Votes for prisoners - opening the door?

Prison cellImage source, PA

Parliament is overwhelmingly opposed.

Polls suggest the public are incredulous at the idea. And, famously, we all know that it makes David Cameron physically sick.

So it is not that surprising that this Thursday the government will stick two legislative fingers at the European Court of Human Rights and say no to giving convicted prisoners the vote.

Only that is not what the government is going to do. What the government will do for the first time is formally open the door to the possibility of some convicted prisoners getting the vote.

The draft bill that the Lord Chancellor - that's Chris Grayling, in case you had forgotten - will announce in a statement to Parliament contains three options: keep the existing blanket ban; give the vote to convicted prisoners serving up to six months; or give it to those serving up to four years.

The overwhelming assumption is that if this ever came to a vote, MPs would repeat what they did in February last year when they voted by 234 to 22 to keep the blanket ban on prisoner voting.

Looming deadline

But the government has to allow for the possibility that MPs might go another way.

That is because the deadline the government has to meet by 1600 GMT on Friday is not simply to say something about its plans for prisoner voting.

The deadline is for the government to say something meaningful about prisoner voting, something that would ensure that the government meets the rulings of the European Court of Human Rights (ECHR).

To quote the ECHR, the government is obliged "to introduce legislative proposals with a view to the enactment of an electoral law to achieve compliance with the Court's judgments".

The Council of Europe - the body that oversees the ECHR - is more specific. The government, it says, has "to introduce legislative proposals to amend the electoral law imposing a blanket restriction on voting rights of convicted prisoners in prison, and achieve compliance with the Court's judgment".

So Thursday's draft bill does three things:

1. It technically meets - or so ministers hope - the ECHR's deadline by publishing legislation that potentially could end up watering down the blanket ban. It would be quite tricky for the Court to reject this approach out of hand, however obvious and likely it is that MPs will vote against prisoner voting again.

2. It parks the issue firmly in the long grass. A joint committee will have to be set up to consider the draft bill. That committee will probably not rush its fences. It certainly would be unlikely to work fast enough to allow the government to bring forward a proper bill in next May's Queen's Speech. So that means a Bill in the session beginning May 2014. And that is getting close to a general election campaign and anything can happen then.

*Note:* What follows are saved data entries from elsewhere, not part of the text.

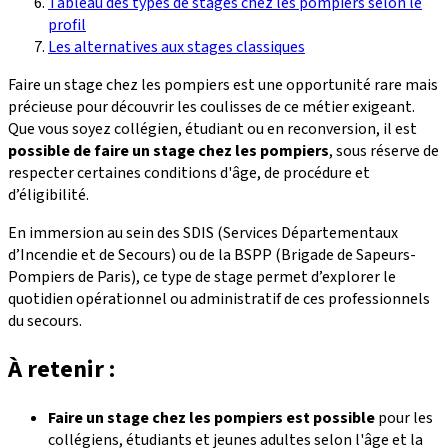
Tableau des types de stages chez les pompiers selon le
profil
Les alternatives aux stages classiques
Faire un stage chez les pompiers est une opportunité rare mais
précieuse pour découvrir les coulisses de ce métier exigeant.
Que vous soyez collégien, étudiant ou en reconversion, il est
possible de faire un stage chez les pompiers
, sous réserve de
respecter certaines conditions d'âge, de procédure et
d’éligibilité.
En immersion au sein des SDIS (Services Départementaux
d’Incendie et de Secours) ou de la BSPP (Brigade de Sapeurs-
Pompiers de Paris), ce type de stage permet d’explorer le
quotidien opérationnel ou administratif de ces professionnels
du secours.
À retenir :
Faire un stage chez les pompiers est possible
pour les
collégiens, étudiants et jeunes adultes selon l'âge et la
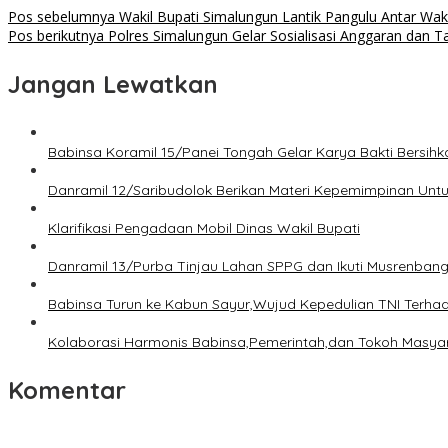
Pos sebelumnya
Wakil Bupati Simalungun Lantik Pangulu Antar Wak
Pos berikutnya
Polres Simalungun Gelar Sosialisasi Anggaran dan T
Jangan Lewatkan
Babinsa Koramil 15/Panei Tongah Gelar Karya Bakti Bersi
Danramil 12/Saribudolok Berikan Materi Kepemimpinan Unt
Klarifikasi Pengadaan Mobil Dinas Wakil Bupati
Danramil 13/Purba Tinjau Lahan SPPG dan Ikuti Musrenban
Babinsa Turun ke Kabun Sayur,Wujud Kepedulian TNI Terhada
Kolaborasi Harmonis Babinsa,Pemerintah,dan Tokoh Masyara
Komentar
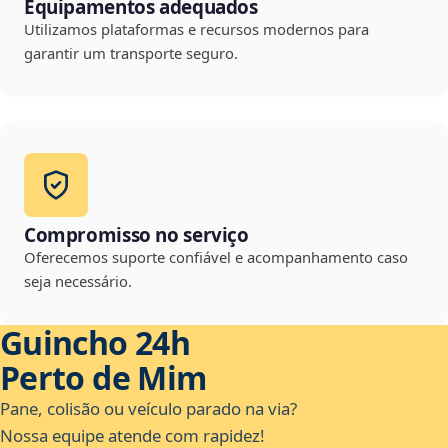
Equipamentos adequados
Utilizamos plataformas e recursos modernos para
garantir um transporte seguro.
Compromisso no serviço
Oferecemos suporte confiável e acompanhamento caso
seja necessário.
Guincho 24h
Perto de Mim
Pane, colisão ou veículo parado na via?
Nossa equipe atende com rapidez!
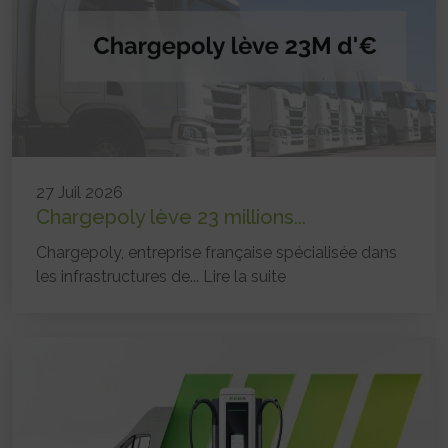
27 Juil 2026
Chargepoly lève 23 millions...
Chargepoly, entreprise française spécialisée dans
les infrastructures de...
Lire la suite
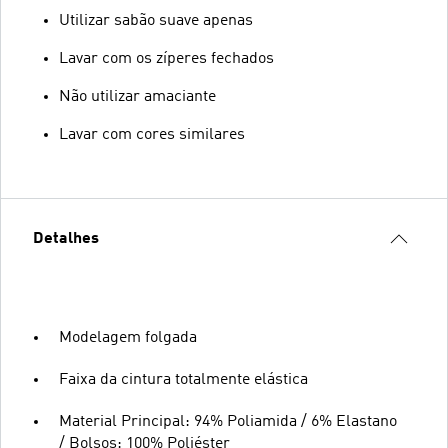
Utilizar sabão suave apenas
Lavar com os zíperes fechados
Não utilizar amaciante
Lavar com cores similares
Detalhes
Modelagem folgada
Faixa da cintura totalmente elástica
Material Principal: 94% Poliamida / 6% Elastano
/ Bolsos: 100% Poliéster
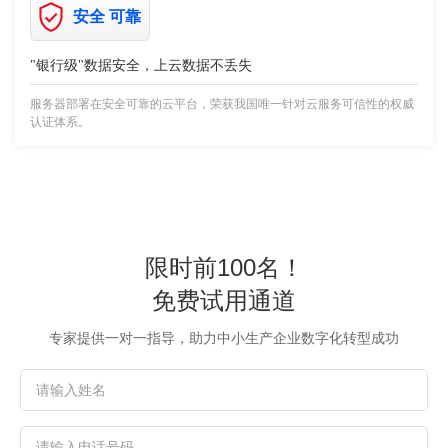
安全 可靠
"银行级"数据安全，上云数据不丢失
服务器部署在安全可靠的云平台，荣获我国唯一针对云服务可信性的权威
认证体系。
限时前100名！
免费试用通道
专家提供一对一指导，助力中小生产企业数字化转型成功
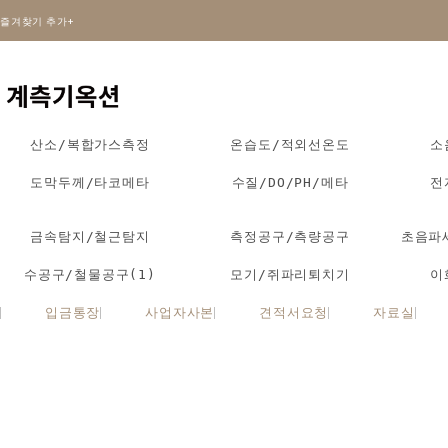
즐겨찾기 추가+
산소/복합가스측정
온습도/적외선온도
소
도막두께/타코메타
수질/DO/PH/메타
전
금속탐지/철근탐지
측정공구/측량공구
초음파
수공구/철물공구(1)
모기/쥐파리퇴치기
이
입금통장
사업자사본
견적서요청
자료실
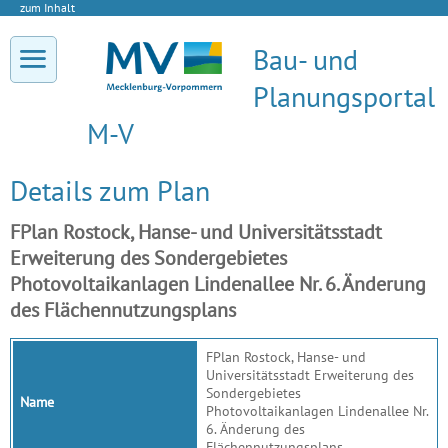
zum Inhalt
Bau- und
Planungsportal
M-V
Details zum Plan
FPlan Rostock, Hanse- und Universitätsstadt
Erweiterung des Sondergebietes
Photovoltaikanlagen Lindenallee Nr. 6. Änderung
des Flächennutzungsplans
FPlan Rostock, Hanse- und
Universitätsstadt Erweiterung des
Sondergebietes
Name
Photovoltaikanlagen Lindenallee Nr.
6. Änderung des
Flächennutzungsplans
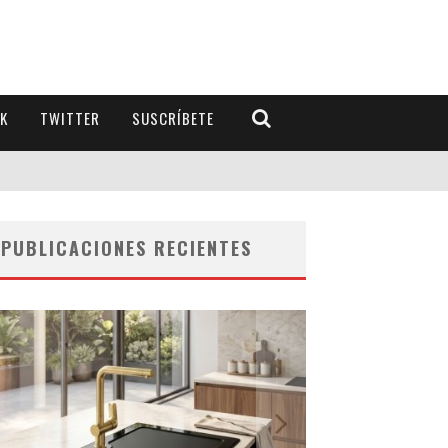
K
TWITTER
SUSCRÍBETE
PUBLICACIONES RECIENTES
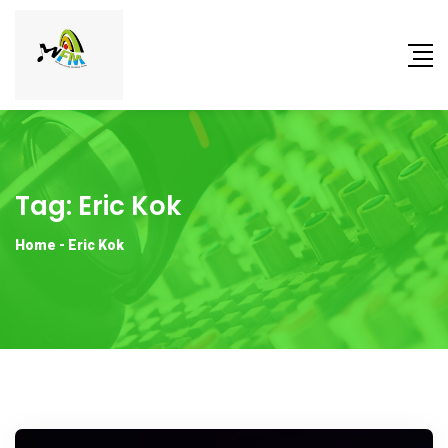
Tag:
Eric Kok
Home
-
Eric Kok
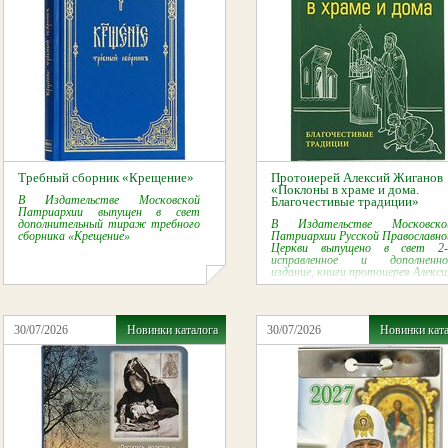
Требный сборник «Крещение»
Протоиерей Алексий Жиганов
«Поклоны в храме и дома.
В Издательстве Московской
Благочестивые традиции»
Патриархии выпущен в свет
дополнительный тираж требного
В Издательстве Московско
сборника «Крещение»
Патриархии Русской Православно
Церкви выпущено в свет 2-
исправленное и дополненно
издание, книги протоиерея Алекси
Жиганова «Поклоны в храме 
дома: Благочестивые традиции».
30/07/2026
Новинки каталога
30/07/2026
Новинки кат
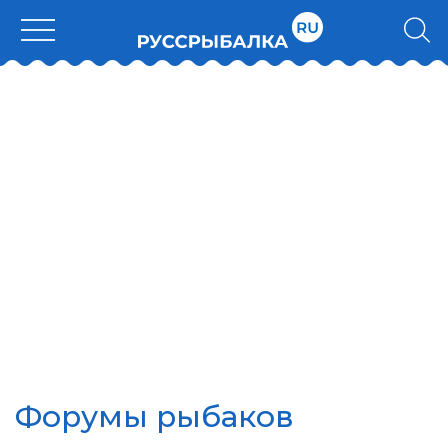
Форумы рыбаков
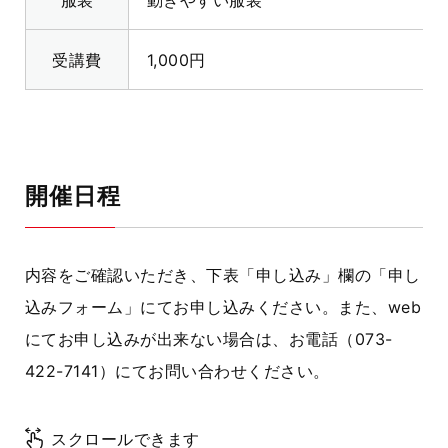
服装
動きやすい服装
受講費
1,000円
開催日程
内容をご確認いただき、下表「申し込み」欄の「申し
込みフォーム」にてお申し込みください。また、web
にてお申し込みが出来ない場合は、お電話（073-
422-7141）にてお問い合わせください。
スクロールできます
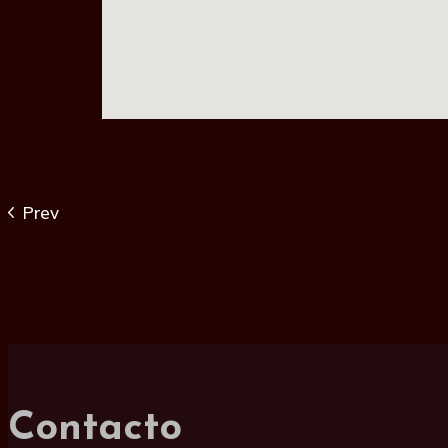
Prev
Contacto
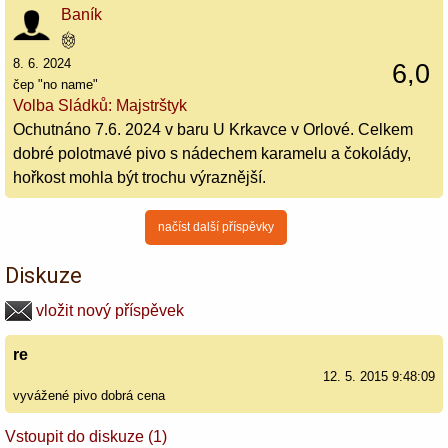
Baník
8. 6. 2024
6,0
čep "no name"
Volba Sládků: Majstrštyk
Ochutnáno 7.6. 2024 v baru U Krkavce v Orlové. Celkem
dobré polotmavé pivo s nádechem karamelu a čokolády,
hořkost mohla být trochu výraznější.
načíst další příspěvky
Diskuze
vložit nový příspěvek
re
12. 5. 2015 9:48:09
vyvážené pivo dobrá cena
Vstoupit do diskuze (1)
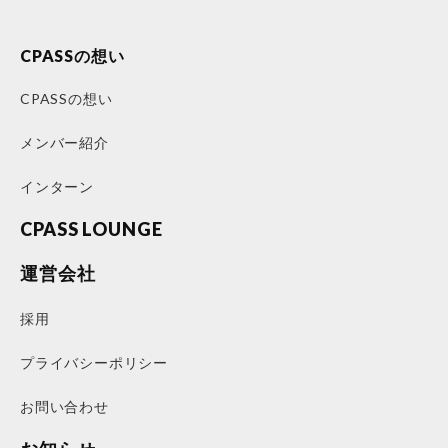
CPASSの想い
CPASSの想い
メンバー紹介
インターン
CPASS LOUNGE
運営会社
採用
プライバシーポリシー
お問い合わせ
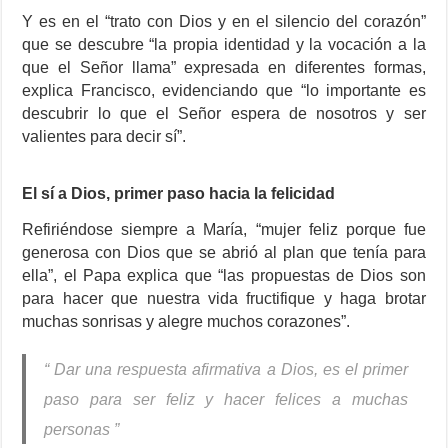
Y es en el “trato con Dios y en el silencio del corazón”
que se descubre “la propia identidad y la vocación a la
que el Señor llama” expresada en diferentes formas,
explica Francisco, evidenciando que “lo importante es
descubrir lo que el Señor espera de nosotros y ser
valientes para decir sí”.
El sí a Dios, primer paso hacia la felicidad
Refiriéndose siempre a María, “mujer feliz porque fue
generosa con Dios que se abrió al plan que tenía para
ella”, el Papa explica que “las propuestas de Dios son
para hacer que nuestra vida fructifique y haga brotar
muchas sonrisas y alegre muchos corazones”.
“ Dar una respuesta afirmativa a Dios, es el primer
paso para ser feliz y hacer felices a muchas
personas ”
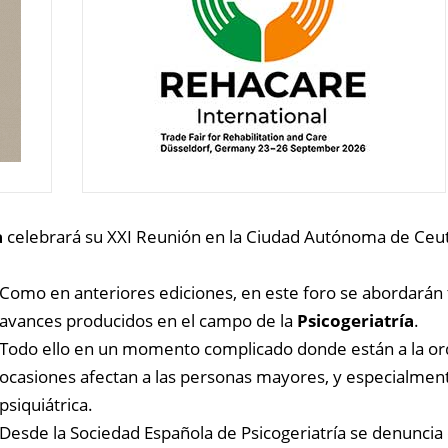
a
celebrará su XXI Reunión en la Ciudad Autónoma de Ceu
Como en anteriores ediciones, en este foro se abordarán 
avances producidos en el campo de la
Psicogeriatría
.
Todo ello en un momento complicado donde están a la orde
ocasiones afectan a las personas mayores, y especialment
psiquiátrica.
Desde la Sociedad Española de Psicogeriatría se denuncia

3. It throws the ball firmly back in the Court's court, so to speak. The government's decision to introduce a draft bill would probably be challenged by a disenfranchised prisoner and the ECHR would have to decide whether to rule on that. The court could decide to wait until the vote takes place, and then rule on that. The key question is whether or not the ECHR thinks that a parliamentary decision is enough to get the UK off the hook, or whether it is irrelevant. But that is a decision for another day.

There is, however, a sting in the tale.

Test case?

I am told that it is not actually the ECHR that is forcing the pace on this. The real issue that is concerning the government is a case sitting before the Supreme Court here in the UK and it is a case that could change the whole debate.

George McGeoch is serving a life sentence in Dumfries prison for murdering a man in Inverness.

He is not arguing that the blanket ban on prisoner voting breaches his rights under the European Convention. He is arguing that his rights as an EU citizen are being infringed because he will not be able to vote for in the European Parliamentary elections in 2014.

The draft bill that Chris Grayling will publish this week will refer not just to prisoners' voting rights relating to domestic general and local elections. It will also refer to elections to the European Parliament.

So the hope in the Ministry of Justice is that the draft bill will delay - and ultimately sway - any decision by the Supreme Court on this matter so that Mr McGeoch does not end up with the vote.

Compensation concern

And that is an important hope. For if the Supreme Court did allow Mr McGeoch to get his name on the register of electors that would automatically allow thousands of other convicted prisoners around the UK to vote in European and municipal elections.

And many of them would demand compensation for past electoral moments they had missed. And that would be hugely expensive to the government.

Ministers can in theory ignore unenforceable compensation orders from the ECHR. But they cannot do the same when the Supreme Court issues what are called Francovich damage orders, in other words, fines for breaking EU law.

So there would be a mess. The government would be forced to rush emergency legislation through Parliament. Compensation claims would come rushing in.

So the key test for this Thursday's draft bill is not just what the judges in Strasbourg say. It is also how those judges sitting on the other side of Parliament Square respond.